Now copy authorized_keys to all data nodes in a cluster. This enables name node to connect to data nodes password less (without prompting for password)


scp .ssh/authorized_keys datanode1:/home/ubuntu/.ssh/authorized_keys
scp .ssh/authorized_keys datanode2:/home/ubuntu/.ssh/authorized_keys
scp .ssh/authorized_keys datanode3:/home/ubuntu/.ssh/authorized_keys

1.4 Add all our nodes to /etc/hosts.


sudo vi /etc/hosts
192.168.1.100 namenode.socal.rr.com
192.168.1.141 datanode1.socal.rr.com
192.168.1.113 datanode2.socal.rr.com
192.168.1.118 datanode3.socal.rr.com

1.5 Install JDK1.8 on all 4 nodes

Apache hadoop build on Java hence it need Java to run. Install openJDK Java as below.

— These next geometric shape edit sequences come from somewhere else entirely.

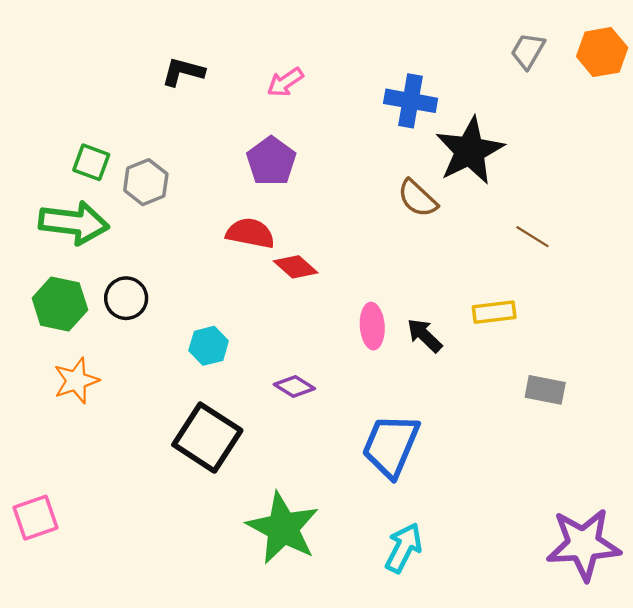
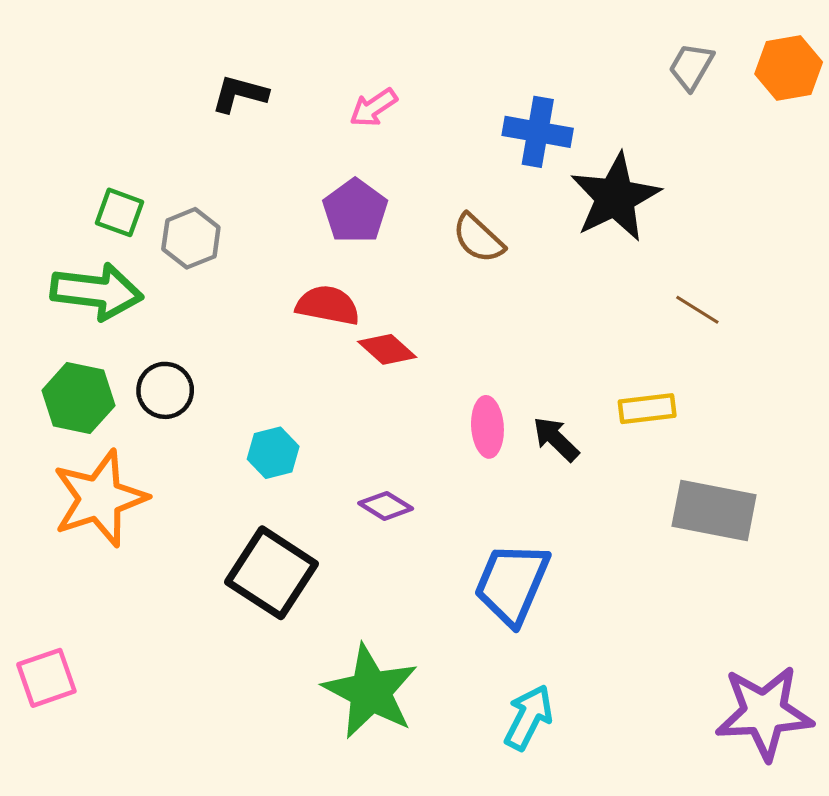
brown semicircle: (418, 198) -> (478, 238), moved
orange star: (76, 381) -> (100, 498), size x1.6
gray rectangle: (545, 390) -> (714, 511), size x1.6

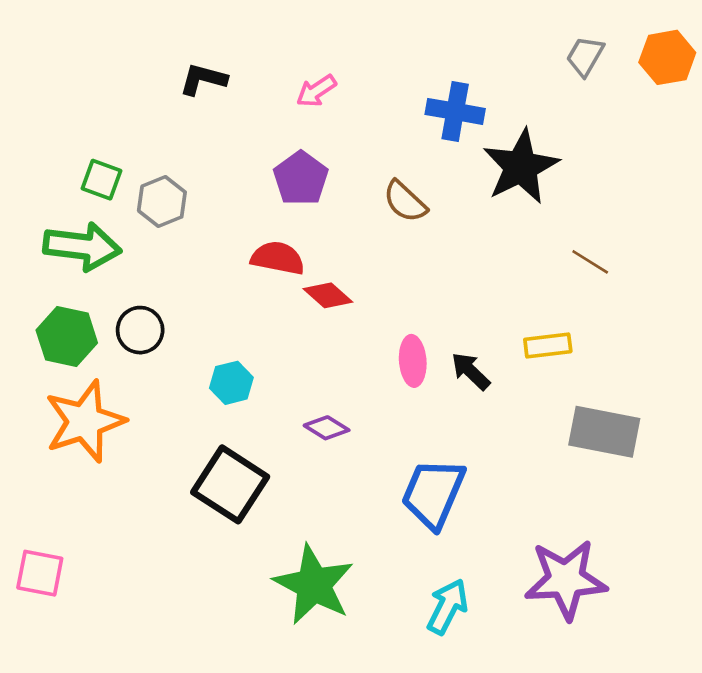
pink square: (47, 678) -> (40, 573), turned 30
purple star: (764, 713) -> (566, 580), moved

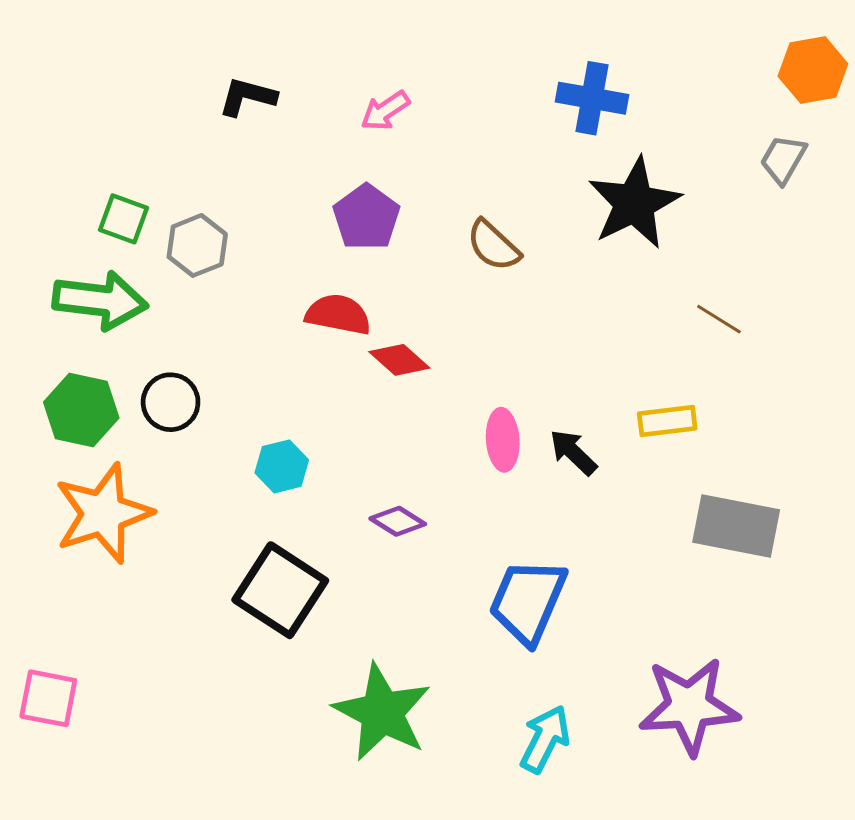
gray trapezoid: (585, 56) -> (783, 159), moved
blue cross: (455, 111) -> (592, 98), moved

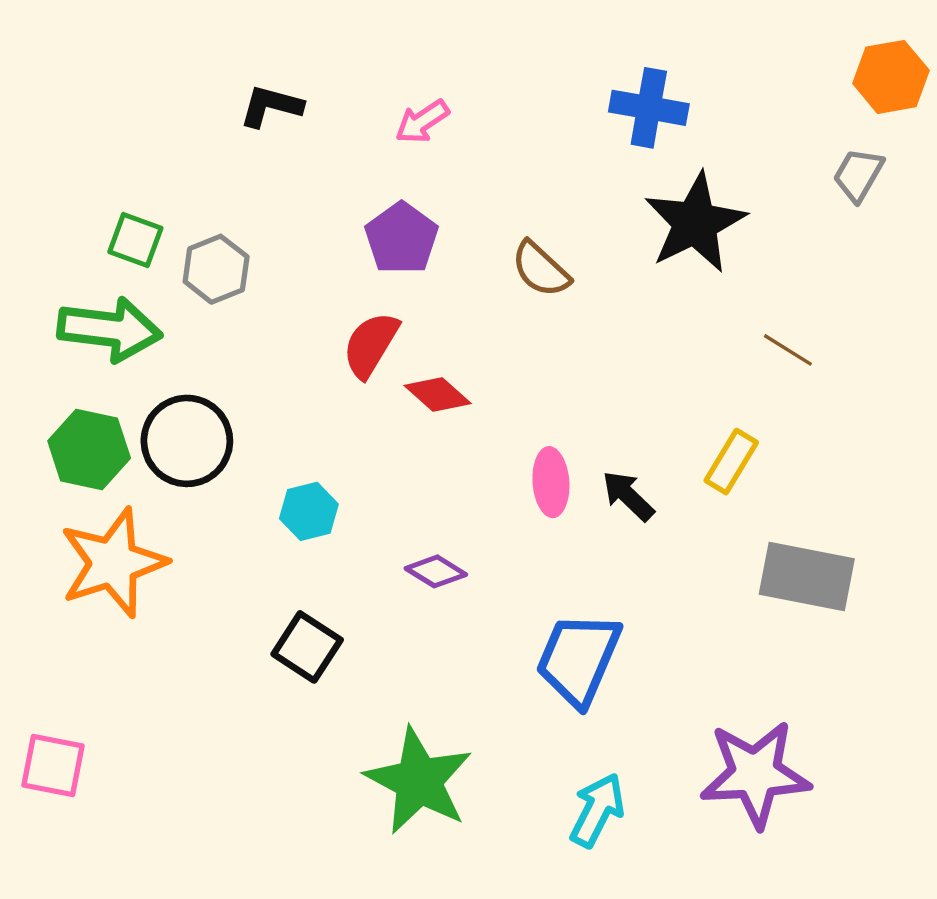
red semicircle: (338, 314) -> (371, 345), turned -70
black circle: (171, 402) -> (187, 441), size x1.4
yellow rectangle: (667, 421) -> (731, 462), turned -52
black square: (280, 590) -> (307, 647), size x0.7

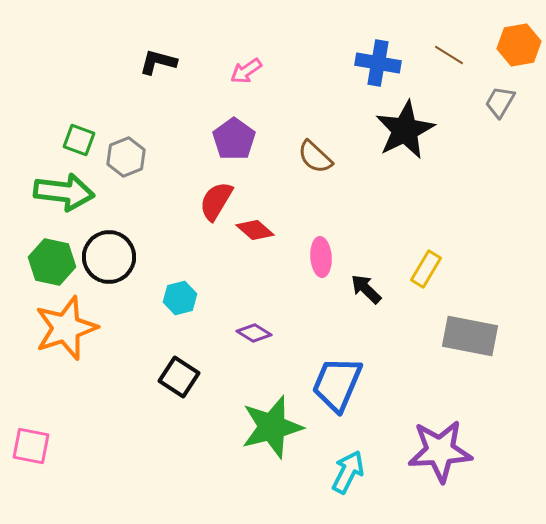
brown line: (788, 350) -> (449, 55), moved
pink ellipse: (551, 482) -> (321, 257), moved
green star: (419, 781) -> (272, 427), moved, turned 30

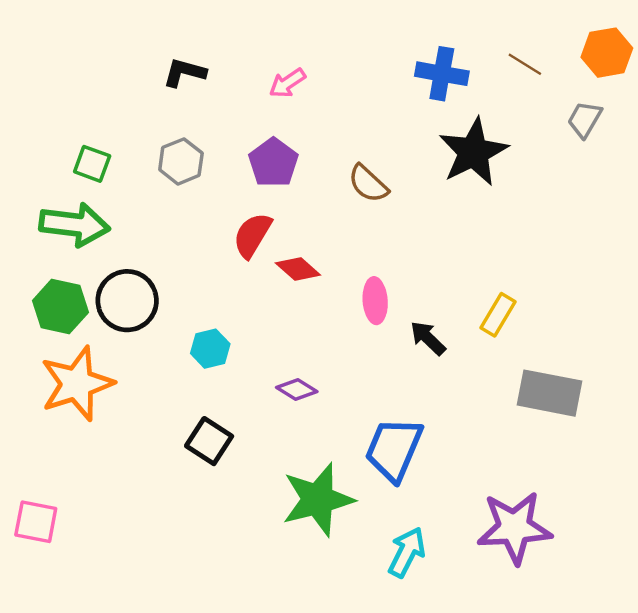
gray hexagon: (126, 157) -> (181, 161), moved

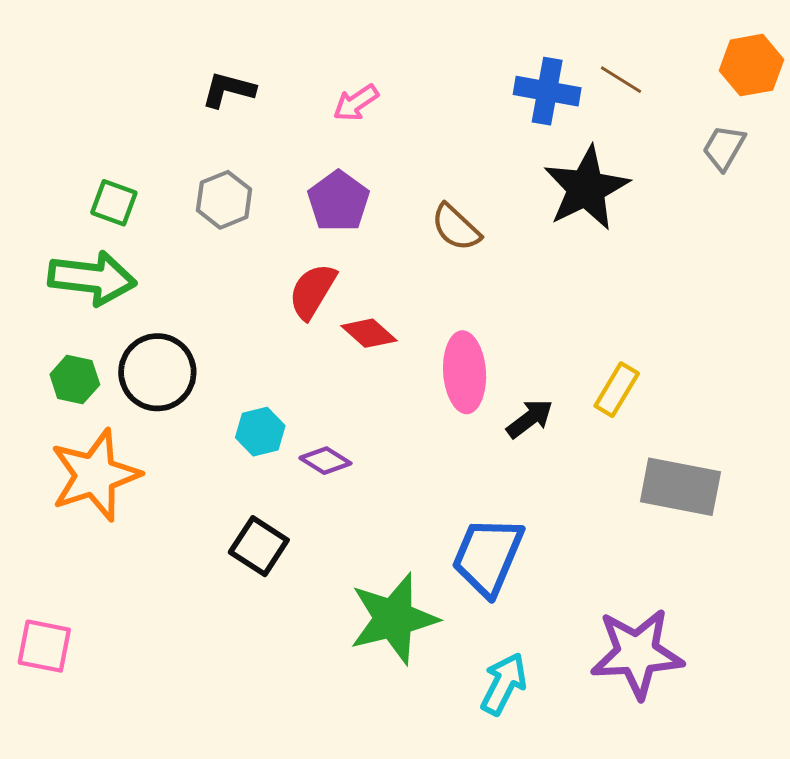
brown line: (525, 64) -> (621, 80), moved
pink ellipse: (375, 301) -> (465, 372), size x1.4
green hexagon: (60, 306) -> (75, 380), size x0.7
black arrow: (428, 338) -> (530, 419), turned 99
purple diamond: (297, 390) -> (325, 461), moved

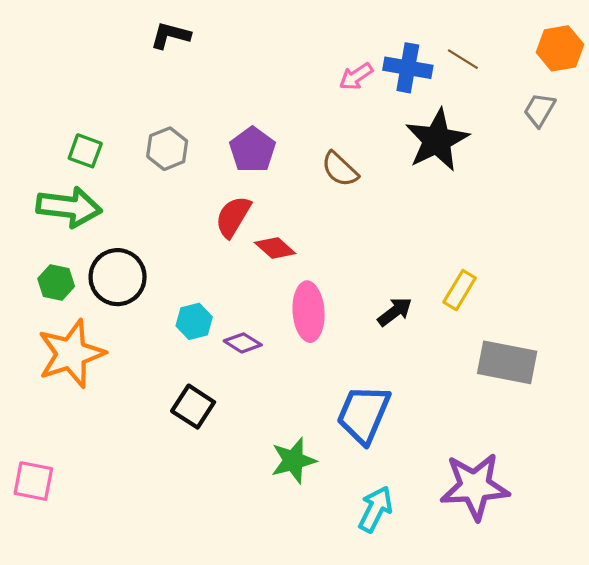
black L-shape: (228, 90) -> (170, 35), moved
pink arrow: (356, 103) -> (356, 76), moved
pink ellipse: (465, 372) -> (309, 312), moved
green star: (394, 619) -> (293, 461), size x0.7

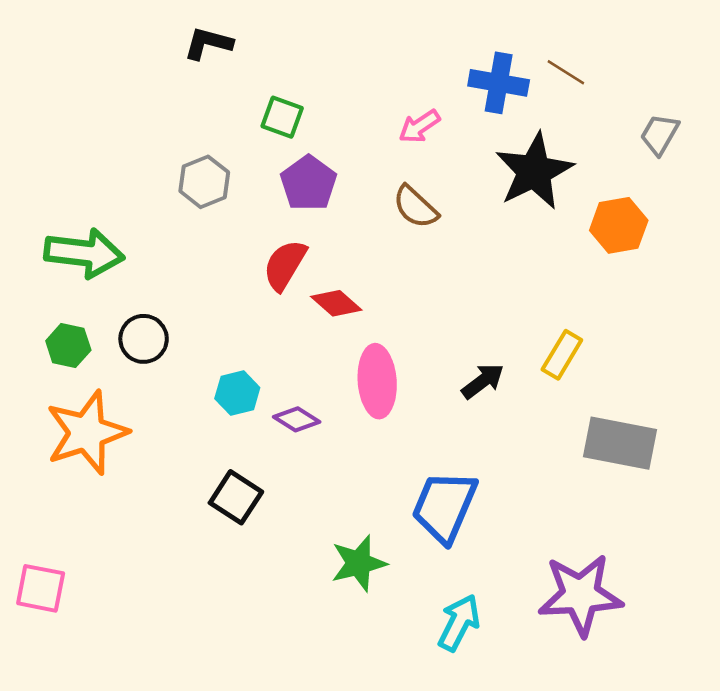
orange hexagon: (560, 48) -> (619, 225), moved
pink arrow: (356, 76) -> (419, 126), moved
green square: (85, 151) -> (282, 117), moved
black circle: (118, 277) -> (144, 339), size x0.7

If you wanted to to use other JDK please do so according to your need.


sudo apt-get -y install openjdk-8-jdk-headless

Post JDK install, check if it installed successfully by running java -version

2 Download and Install Apache Hadoop

In this section, you will download Apache Hadoop and install on all nodes in a cluster (1 name node and 3 data nodes).

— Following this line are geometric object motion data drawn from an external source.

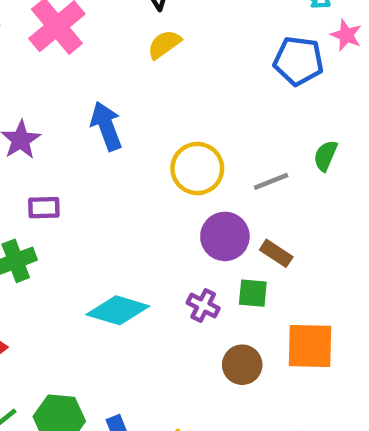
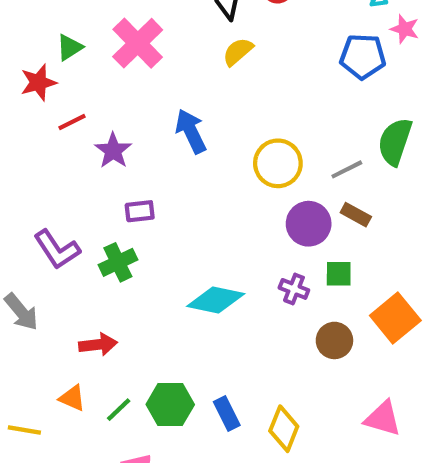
green semicircle: (325, 156) -> (395, 142), size x1.6
brown rectangle: (276, 253) -> (356, 215), moved
orange square: (310, 346) -> (395, 318), turned -36

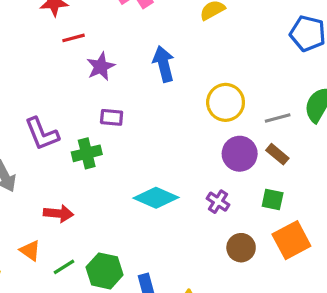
green square: (339, 274) -> (273, 200), moved

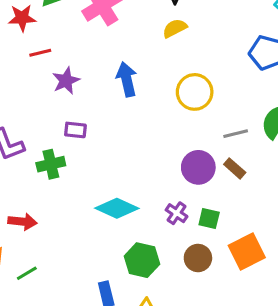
yellow circle: (226, 102) -> (195, 92), moved
green square: (273, 200) -> (209, 218), moved
green hexagon: (105, 271) -> (142, 260), moved

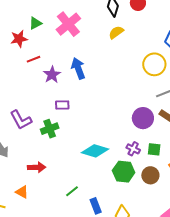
blue arrow: (127, 79) -> (78, 68), moved
yellow circle: (195, 92) -> (154, 64), moved
green hexagon: (142, 260) -> (124, 172), moved
green line: (27, 273) -> (72, 191), moved

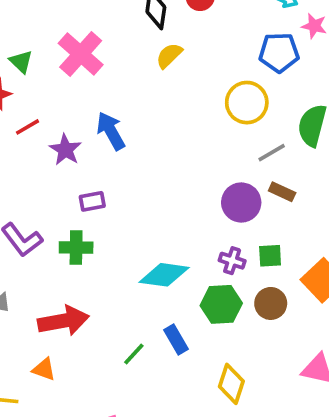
green triangle: (35, 23) -> (21, 62), turned -40
green cross: (50, 129) -> (76, 248), turned 30
red arrow: (37, 167) -> (63, 321), size x1.5
blue rectangle: (96, 206) -> (176, 339), moved

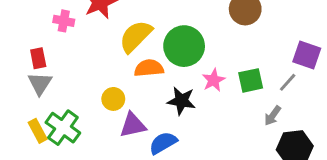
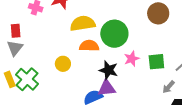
yellow semicircle: (136, 36) -> (83, 23), turned 30
purple triangle: (133, 125) -> (107, 88), moved

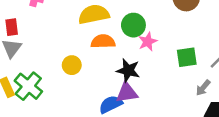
green circle: (114, 34) -> (133, 25), size x0.7
pink star: (132, 59) -> (148, 42), moved

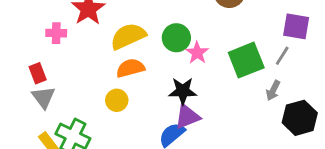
orange semicircle: (103, 41) -> (130, 68), moved
green square: (187, 57) -> (246, 60), size x1.4

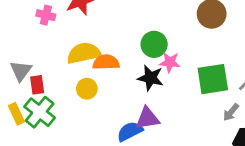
yellow semicircle: (128, 36) -> (84, 53), moved
pink star: (197, 53) -> (170, 62), turned 30
red rectangle: (38, 73) -> (37, 85), moved
black star: (183, 91) -> (150, 78), moved

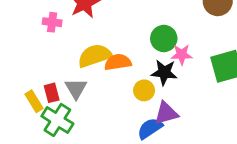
gray triangle: (21, 71) -> (76, 88), moved
yellow circle: (87, 89) -> (144, 90), moved
yellow rectangle: (16, 114) -> (34, 101), moved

2.1 Apache Hadoop Installation on all Nodes

Download Apache Hadoop latest version using wget command.


wget http://apache.cs.utah.edu/hadoop/common/hadoop-3.1.1/hadoop-3.1.1.tar.gz

Once your download is complete, unzip the file’s contents using tar, a file archiving tool for Ubuntu and rename the folder to hadoop.


tar -xzf hadoop-3.1.1.tar.gz 
mv hadoop-3.1.1 hadoop

2.2 Apache Hadoop configuration – Setup environment variables.

Add Hadoop environment variables to .bashrc file. Open .bashrc file in vi editor and add below variables.


vi ~/.bashrc
export HADOOP_HOME=/home/ubuntu/hadoop
export PATH=$PATH:$HADOOP_HOME/bin
export PATH=$PATH:$HADOOP_HOME/sbin
export HADOOP_MAPRED_HOME=${HADOOP_HOME}
export HADOOP_COMMON_HOME=${HADOOP_HOME}
export HADOOP_HDFS_HOME=${HADOOP_HOME}
export YARN_HOME=${HADOOP_HOME}

Now re-load the environment variables to the opened session or close and open the shell.


source ~/.bashrc

3. Configure Apache Hadoop Cluster

Once Apache Hadoop Installation completes, you need to configure it by changing some configuration files. Make the below configurations on the name node and copy these configurations to all 3 data nodes in a cluster.

3.1 Update hadoop-env.sh

Edit hadoop-env.sh file and the JAVA_HOME

vi ~/hadoop/etc/hadoop/hadoop-env.sh


vi ~/hadoop/etc/hadoop/hadoop-env.sh
export JAVA_HOME=/usr/lib/jvm/java-8-openjdk-amd64

3.2 Update core-site.xml

Edit core-site.xml file

vi ~/hadoop/etc/hadoop/core-site.xml


<configuration>
    <property>
        <name>fs.defaultFS</name>
        <value>hdfs://192.168.1.100:9000</value>
    </property>
</configuration>

3.3 Update hdfs-site.xml

vi ~/hadoop/etc/hadoop/hdfs-site.xml


<configuration>
    <property>
        <name>dfs.replication</name>
        <value>3</value>
    </property>
    <property>
        <name>dfs.namenode.name.dir</name>
        <value>file:///usr/local/hadoop/hdfs/data</value>
    </property>
    <property>
        <name>dfs.datanode.data.dir</name>
        <value>file:///usr/local/hadoop/hdfs/data</value>
    </property>
</configuration>

3.4 Update yarn-site.xml

vi ~/hadoop/etc/hadoop/yarn-site.xml


<configuration>
    <property>
        <name>yarn.nodemanager.aux-services</name>
        <value>mapreduce_shuffle</value>
    </property>
    <property>
        <name>yarn.nodemanager.aux-services.mapreduce.shuffle.class</name>
        <value>org.apache.hadoop.mapred.ShuffleHandler</value>
    </property>
    <property>
       <name>yarn.resourcemanager.hostname</name>
       <value>192.168.1.100</value>
    </property>
</configuration>

3.5 Update mapred-site.xml 

vi ~/hadoop/etc/hadoop/mapred-site.xml

[Note: This configuration required only on name node however, it will not harm if you configure it on datanodes]


<configuration>
    <property>
        <name>mapreduce.jobtracker.address</name>
        <value>192.168.1.100:54311</value>
    </property>
    <property>
        <name>mapreduce.framework.name</name>
        <value>yarn</value>
    </property>
</configuration>

3.6 Create data folder

create a data folder and change its permissions to the login user. I’ve logged in as a ubuntu user, so you see with ubuntu.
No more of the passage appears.